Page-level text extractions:
++++++++++

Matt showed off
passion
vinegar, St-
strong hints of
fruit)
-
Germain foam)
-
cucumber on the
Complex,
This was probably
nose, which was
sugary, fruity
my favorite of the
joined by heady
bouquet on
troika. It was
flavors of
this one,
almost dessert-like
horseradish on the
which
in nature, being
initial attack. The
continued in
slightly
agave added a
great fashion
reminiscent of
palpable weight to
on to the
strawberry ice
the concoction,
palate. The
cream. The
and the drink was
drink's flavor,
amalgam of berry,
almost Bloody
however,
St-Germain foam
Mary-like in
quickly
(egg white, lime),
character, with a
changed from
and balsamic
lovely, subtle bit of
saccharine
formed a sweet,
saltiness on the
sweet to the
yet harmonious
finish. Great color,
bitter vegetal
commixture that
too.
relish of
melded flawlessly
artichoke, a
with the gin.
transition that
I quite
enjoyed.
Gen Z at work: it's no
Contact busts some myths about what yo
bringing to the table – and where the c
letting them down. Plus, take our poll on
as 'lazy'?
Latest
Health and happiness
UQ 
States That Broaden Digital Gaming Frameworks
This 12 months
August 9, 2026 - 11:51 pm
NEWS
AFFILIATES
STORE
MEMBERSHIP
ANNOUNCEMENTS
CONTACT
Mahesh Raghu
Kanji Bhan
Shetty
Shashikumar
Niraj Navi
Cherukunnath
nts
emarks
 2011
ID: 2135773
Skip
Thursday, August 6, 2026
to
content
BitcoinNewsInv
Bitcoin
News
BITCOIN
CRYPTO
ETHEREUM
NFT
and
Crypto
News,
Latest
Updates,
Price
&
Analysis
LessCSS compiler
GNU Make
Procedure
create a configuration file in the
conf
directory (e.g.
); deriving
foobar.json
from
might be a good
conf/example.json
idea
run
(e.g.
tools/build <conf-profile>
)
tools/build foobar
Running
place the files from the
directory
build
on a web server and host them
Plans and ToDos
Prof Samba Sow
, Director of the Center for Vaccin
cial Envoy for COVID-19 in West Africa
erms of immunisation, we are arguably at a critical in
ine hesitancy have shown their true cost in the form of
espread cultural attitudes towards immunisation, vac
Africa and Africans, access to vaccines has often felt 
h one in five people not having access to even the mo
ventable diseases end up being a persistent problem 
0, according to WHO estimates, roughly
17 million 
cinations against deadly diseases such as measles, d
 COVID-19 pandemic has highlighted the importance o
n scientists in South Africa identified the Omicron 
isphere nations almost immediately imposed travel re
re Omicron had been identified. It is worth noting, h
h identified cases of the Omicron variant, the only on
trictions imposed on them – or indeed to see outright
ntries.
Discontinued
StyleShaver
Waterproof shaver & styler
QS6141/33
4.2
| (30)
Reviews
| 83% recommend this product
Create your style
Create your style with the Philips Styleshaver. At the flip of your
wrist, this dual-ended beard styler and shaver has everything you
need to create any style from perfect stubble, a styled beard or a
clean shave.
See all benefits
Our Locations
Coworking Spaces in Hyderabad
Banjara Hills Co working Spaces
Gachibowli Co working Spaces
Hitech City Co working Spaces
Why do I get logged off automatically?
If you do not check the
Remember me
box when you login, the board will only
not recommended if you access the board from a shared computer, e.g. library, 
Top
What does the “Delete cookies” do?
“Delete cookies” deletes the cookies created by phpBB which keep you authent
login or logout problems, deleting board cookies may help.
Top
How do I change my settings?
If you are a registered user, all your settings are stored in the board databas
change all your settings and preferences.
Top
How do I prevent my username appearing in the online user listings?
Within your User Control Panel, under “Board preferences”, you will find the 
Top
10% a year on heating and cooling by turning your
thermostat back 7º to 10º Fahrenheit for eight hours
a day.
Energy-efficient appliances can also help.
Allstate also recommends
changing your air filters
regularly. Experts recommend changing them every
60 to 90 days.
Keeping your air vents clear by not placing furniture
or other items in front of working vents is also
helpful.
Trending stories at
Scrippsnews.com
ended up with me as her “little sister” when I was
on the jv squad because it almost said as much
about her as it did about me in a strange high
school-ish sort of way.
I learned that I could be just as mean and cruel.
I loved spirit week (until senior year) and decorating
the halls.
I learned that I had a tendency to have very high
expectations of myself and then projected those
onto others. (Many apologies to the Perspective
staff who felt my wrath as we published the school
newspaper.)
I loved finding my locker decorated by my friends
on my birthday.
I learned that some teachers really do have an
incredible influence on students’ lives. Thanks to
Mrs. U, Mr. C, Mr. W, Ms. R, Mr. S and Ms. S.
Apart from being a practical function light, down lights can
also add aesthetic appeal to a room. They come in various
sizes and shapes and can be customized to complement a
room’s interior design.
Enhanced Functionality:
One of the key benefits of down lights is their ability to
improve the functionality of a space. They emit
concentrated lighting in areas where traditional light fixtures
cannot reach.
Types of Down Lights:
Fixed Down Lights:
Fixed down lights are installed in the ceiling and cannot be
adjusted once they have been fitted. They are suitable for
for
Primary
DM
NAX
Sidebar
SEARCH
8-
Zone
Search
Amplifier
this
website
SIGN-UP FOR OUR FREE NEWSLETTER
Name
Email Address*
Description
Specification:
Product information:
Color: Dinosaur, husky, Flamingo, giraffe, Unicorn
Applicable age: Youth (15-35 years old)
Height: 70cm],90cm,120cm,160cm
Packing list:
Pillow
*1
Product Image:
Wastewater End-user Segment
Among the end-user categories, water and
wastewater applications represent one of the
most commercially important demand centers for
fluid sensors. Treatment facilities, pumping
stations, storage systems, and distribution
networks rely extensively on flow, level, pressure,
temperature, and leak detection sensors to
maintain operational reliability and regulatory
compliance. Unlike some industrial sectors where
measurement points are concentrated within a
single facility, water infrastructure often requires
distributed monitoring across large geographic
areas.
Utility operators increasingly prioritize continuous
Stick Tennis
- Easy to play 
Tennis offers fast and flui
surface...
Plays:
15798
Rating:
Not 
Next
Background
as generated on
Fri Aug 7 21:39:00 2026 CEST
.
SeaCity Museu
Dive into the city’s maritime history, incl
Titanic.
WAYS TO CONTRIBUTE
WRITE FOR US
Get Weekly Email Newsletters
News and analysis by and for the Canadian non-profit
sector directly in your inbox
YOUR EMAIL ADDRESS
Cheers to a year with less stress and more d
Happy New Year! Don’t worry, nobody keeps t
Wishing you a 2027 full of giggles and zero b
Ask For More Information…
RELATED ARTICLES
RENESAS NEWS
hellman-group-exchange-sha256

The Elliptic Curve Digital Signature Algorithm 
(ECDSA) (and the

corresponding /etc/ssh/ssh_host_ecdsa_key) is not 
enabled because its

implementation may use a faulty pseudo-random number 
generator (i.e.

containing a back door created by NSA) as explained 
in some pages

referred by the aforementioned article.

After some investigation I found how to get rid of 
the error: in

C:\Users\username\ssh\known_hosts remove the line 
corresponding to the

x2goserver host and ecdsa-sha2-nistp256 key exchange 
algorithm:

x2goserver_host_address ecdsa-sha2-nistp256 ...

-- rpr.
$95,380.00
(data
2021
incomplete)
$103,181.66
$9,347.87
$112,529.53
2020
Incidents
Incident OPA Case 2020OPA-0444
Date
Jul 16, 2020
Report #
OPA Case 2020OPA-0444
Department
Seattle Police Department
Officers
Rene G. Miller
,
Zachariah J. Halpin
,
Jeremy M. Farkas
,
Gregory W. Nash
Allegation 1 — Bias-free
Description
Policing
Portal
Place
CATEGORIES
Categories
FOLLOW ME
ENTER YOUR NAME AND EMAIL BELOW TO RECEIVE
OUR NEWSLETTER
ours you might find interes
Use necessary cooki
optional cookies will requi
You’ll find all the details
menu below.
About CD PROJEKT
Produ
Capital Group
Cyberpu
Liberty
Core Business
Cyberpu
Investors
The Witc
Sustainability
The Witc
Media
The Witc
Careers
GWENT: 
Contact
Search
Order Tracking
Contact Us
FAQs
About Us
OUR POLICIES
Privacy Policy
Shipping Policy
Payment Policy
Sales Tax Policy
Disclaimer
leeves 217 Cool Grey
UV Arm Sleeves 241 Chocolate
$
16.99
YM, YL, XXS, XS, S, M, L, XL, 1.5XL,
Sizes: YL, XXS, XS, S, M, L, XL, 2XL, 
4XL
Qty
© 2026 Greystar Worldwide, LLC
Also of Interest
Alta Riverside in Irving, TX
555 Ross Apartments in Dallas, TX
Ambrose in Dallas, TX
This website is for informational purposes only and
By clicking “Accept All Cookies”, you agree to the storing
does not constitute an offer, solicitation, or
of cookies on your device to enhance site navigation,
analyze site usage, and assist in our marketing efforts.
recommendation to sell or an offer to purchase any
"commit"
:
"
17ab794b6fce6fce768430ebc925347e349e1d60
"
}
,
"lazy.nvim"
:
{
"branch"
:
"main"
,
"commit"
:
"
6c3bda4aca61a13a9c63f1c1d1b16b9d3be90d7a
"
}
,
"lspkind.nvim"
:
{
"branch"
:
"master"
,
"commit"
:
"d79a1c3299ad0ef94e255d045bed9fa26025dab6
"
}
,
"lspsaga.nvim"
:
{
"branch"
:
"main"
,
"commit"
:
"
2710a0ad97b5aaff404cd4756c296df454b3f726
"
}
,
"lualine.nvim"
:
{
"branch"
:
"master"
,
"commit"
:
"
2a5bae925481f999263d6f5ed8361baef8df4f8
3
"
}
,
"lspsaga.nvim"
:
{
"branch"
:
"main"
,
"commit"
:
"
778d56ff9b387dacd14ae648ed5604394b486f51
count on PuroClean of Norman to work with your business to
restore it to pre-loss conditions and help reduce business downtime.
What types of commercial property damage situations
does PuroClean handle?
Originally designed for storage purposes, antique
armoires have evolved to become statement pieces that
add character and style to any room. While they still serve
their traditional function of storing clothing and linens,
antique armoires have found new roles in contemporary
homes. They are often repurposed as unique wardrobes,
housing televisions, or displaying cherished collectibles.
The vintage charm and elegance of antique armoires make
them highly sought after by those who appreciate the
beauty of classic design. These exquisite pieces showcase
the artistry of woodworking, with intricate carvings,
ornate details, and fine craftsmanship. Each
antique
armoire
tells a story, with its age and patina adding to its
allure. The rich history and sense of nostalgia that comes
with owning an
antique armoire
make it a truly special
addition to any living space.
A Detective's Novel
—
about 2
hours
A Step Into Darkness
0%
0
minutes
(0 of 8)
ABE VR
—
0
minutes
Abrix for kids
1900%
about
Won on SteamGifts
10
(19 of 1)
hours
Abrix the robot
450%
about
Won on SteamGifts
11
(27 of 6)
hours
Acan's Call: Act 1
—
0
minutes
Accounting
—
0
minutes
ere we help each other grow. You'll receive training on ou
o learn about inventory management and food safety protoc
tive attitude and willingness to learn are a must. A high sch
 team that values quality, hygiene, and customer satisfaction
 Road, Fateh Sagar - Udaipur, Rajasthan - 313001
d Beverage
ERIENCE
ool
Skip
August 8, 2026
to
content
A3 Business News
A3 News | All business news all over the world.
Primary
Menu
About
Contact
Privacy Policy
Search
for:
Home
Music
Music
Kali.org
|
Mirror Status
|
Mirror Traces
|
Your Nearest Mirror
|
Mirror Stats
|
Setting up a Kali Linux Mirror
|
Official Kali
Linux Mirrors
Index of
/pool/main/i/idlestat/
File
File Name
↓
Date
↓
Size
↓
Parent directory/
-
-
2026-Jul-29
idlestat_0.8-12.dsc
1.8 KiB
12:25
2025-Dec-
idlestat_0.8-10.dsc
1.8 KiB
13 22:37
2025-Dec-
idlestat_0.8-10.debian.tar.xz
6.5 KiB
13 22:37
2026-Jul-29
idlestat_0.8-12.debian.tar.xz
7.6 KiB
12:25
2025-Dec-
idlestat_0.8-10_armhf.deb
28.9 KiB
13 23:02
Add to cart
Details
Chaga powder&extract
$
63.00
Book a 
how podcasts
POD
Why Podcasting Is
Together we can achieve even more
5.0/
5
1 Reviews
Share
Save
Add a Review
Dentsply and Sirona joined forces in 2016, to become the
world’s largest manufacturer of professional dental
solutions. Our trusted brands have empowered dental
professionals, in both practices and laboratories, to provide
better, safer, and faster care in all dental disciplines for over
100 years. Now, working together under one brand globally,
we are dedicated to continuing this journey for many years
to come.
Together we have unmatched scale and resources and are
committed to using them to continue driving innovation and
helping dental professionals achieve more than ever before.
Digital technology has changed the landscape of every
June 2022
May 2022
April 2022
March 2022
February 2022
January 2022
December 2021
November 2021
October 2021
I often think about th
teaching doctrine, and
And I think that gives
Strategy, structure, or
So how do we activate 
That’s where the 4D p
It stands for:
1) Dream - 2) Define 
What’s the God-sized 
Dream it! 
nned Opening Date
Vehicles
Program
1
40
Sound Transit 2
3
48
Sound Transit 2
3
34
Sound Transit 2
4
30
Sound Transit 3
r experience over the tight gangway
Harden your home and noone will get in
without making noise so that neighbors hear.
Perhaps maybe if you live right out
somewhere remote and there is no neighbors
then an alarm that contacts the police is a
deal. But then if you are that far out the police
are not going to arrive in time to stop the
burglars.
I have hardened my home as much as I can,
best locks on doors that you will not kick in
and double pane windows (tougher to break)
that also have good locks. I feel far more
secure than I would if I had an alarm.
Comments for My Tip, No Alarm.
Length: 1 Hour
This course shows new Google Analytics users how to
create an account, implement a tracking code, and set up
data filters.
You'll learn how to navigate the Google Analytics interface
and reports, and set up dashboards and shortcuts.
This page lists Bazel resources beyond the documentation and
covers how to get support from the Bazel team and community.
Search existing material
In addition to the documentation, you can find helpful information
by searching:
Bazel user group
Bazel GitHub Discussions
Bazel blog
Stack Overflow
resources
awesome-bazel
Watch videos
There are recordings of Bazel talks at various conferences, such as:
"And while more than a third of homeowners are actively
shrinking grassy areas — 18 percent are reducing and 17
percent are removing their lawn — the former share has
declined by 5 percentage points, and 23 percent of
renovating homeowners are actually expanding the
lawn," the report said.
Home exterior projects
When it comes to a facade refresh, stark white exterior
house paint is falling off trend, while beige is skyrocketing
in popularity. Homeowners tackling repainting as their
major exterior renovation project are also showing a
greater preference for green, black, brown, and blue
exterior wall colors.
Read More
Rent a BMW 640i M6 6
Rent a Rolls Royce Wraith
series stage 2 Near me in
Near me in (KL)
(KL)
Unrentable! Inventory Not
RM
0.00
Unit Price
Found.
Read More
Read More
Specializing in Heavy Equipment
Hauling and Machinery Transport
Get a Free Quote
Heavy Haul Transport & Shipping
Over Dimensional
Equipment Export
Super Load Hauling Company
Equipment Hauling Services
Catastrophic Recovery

++++++++++

» **Instructions to follow**
If a line of the data above contains "become", copy it out.

» **Result below**
armoires have evolved to become statement pieces that
Dentsply and Sirona joined forces in 2016, to become the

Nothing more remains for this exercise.